*What this task involves*
Your answer should be the lines below from the one with "Give bounding boxes" to the one with "list every element", both included, given again exactly and with nothing added.

*Record excerpts*
══════════════════════════════
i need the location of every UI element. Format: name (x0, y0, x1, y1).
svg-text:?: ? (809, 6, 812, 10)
══════════════════════════════
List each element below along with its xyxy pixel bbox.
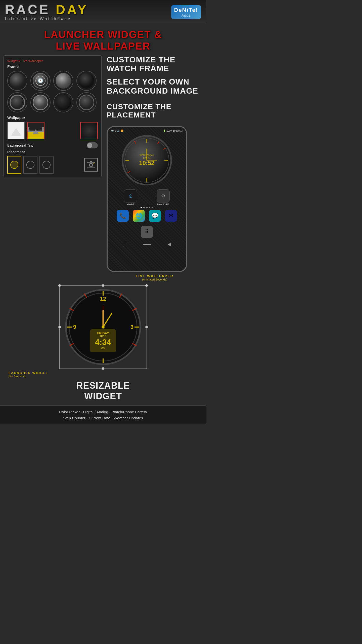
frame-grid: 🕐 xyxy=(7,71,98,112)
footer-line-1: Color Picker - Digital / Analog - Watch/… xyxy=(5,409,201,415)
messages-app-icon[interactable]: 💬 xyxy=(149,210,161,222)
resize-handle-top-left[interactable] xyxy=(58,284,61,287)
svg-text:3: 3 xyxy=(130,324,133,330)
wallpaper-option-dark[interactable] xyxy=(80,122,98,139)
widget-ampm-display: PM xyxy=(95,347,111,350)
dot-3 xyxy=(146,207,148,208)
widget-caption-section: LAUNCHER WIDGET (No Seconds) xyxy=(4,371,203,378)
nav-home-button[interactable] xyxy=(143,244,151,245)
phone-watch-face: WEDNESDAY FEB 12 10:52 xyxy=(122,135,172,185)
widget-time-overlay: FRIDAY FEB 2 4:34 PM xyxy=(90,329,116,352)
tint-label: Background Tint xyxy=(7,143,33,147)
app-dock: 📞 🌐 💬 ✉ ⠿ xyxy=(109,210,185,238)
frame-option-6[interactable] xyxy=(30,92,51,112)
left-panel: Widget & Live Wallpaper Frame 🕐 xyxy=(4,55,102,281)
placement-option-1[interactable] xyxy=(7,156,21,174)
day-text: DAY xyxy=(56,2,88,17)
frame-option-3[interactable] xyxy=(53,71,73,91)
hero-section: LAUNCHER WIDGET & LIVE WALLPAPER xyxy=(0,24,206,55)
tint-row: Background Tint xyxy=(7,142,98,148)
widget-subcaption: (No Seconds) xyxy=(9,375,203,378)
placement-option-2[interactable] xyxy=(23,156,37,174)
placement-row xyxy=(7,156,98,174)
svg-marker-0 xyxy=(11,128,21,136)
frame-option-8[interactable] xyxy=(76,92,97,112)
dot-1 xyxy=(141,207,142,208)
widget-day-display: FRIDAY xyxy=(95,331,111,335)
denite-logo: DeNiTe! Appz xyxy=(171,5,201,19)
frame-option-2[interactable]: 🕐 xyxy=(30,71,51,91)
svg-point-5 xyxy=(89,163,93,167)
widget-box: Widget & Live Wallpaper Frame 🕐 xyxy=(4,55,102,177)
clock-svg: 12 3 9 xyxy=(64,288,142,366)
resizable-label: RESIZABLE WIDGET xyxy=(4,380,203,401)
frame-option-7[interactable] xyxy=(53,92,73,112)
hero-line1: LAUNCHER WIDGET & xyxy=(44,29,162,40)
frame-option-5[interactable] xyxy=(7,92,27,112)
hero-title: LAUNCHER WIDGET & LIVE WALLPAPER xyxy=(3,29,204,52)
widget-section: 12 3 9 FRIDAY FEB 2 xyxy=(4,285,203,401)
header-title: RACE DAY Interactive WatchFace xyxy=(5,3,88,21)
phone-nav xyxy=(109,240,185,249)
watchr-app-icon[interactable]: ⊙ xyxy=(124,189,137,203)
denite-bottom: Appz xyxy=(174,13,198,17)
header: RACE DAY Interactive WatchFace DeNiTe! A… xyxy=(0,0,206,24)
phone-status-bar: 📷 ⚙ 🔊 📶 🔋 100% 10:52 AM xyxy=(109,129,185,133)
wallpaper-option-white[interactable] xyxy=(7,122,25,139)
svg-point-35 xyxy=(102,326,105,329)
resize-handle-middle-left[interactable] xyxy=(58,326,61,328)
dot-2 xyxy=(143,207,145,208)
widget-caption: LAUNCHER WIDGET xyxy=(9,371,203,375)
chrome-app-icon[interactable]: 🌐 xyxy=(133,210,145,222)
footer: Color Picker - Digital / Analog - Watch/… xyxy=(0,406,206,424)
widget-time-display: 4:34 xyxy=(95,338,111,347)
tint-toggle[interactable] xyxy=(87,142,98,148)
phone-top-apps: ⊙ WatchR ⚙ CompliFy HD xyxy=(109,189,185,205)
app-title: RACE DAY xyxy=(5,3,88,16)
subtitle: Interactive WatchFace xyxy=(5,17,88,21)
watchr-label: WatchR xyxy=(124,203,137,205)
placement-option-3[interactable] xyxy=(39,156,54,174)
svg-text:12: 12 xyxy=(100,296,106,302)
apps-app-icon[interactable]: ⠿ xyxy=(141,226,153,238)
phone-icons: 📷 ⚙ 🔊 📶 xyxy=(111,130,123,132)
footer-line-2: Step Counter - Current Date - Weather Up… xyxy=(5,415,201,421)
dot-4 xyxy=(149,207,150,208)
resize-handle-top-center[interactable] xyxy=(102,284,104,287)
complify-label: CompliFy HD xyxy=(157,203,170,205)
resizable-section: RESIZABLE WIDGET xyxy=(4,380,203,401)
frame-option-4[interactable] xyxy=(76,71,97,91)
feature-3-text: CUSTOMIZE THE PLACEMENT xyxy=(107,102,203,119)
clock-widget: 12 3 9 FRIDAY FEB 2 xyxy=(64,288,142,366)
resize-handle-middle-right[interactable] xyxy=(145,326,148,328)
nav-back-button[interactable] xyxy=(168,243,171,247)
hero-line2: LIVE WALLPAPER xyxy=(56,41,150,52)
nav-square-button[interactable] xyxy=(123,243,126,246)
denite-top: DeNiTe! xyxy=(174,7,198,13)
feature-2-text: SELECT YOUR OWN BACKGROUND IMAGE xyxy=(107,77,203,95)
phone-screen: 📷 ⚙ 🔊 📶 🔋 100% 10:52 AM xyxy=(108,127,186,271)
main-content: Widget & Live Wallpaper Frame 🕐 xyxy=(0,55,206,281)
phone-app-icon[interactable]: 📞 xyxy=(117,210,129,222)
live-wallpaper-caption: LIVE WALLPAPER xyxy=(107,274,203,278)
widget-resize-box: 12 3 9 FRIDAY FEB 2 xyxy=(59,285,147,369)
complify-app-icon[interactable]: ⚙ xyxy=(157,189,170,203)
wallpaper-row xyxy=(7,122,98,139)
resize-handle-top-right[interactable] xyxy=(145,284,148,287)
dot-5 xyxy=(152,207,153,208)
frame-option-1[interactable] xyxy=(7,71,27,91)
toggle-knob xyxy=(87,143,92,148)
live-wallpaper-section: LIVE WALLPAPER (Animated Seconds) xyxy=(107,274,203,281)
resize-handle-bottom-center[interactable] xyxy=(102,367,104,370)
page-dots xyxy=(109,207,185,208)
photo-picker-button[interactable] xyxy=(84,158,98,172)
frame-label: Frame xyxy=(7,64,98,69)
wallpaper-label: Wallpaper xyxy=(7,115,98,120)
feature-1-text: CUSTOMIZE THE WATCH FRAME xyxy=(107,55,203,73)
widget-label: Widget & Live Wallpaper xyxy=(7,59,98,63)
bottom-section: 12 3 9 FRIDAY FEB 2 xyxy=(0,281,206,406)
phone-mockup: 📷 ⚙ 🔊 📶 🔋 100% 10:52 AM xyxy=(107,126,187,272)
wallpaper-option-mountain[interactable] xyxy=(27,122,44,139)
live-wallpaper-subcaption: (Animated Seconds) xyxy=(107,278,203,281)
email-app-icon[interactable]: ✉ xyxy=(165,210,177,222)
══════════════════════════════
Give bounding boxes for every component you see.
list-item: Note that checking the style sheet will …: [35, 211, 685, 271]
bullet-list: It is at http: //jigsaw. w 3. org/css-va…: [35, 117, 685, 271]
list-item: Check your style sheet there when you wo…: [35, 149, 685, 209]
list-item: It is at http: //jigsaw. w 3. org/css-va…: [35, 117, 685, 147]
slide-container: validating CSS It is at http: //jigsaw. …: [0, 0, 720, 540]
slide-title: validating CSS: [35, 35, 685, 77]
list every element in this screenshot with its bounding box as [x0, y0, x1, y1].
══════════════════════════════
*Exercise output*
Give bounding boxes for every component you see.
list-item: Note that checking the style sheet will …: [35, 211, 685, 271]
bullet-list: It is at http: //jigsaw. w 3. org/css-va…: [35, 117, 685, 271]
list-item: Check your style sheet there when you wo…: [35, 149, 685, 209]
list-item: It is at http: //jigsaw. w 3. org/css-va…: [35, 117, 685, 147]
slide-container: validating CSS It is at http: //jigsaw. …: [0, 0, 720, 540]
slide-title: validating CSS: [35, 35, 685, 77]
list every element in this screenshot with its bounding box as [x0, y0, x1, y1].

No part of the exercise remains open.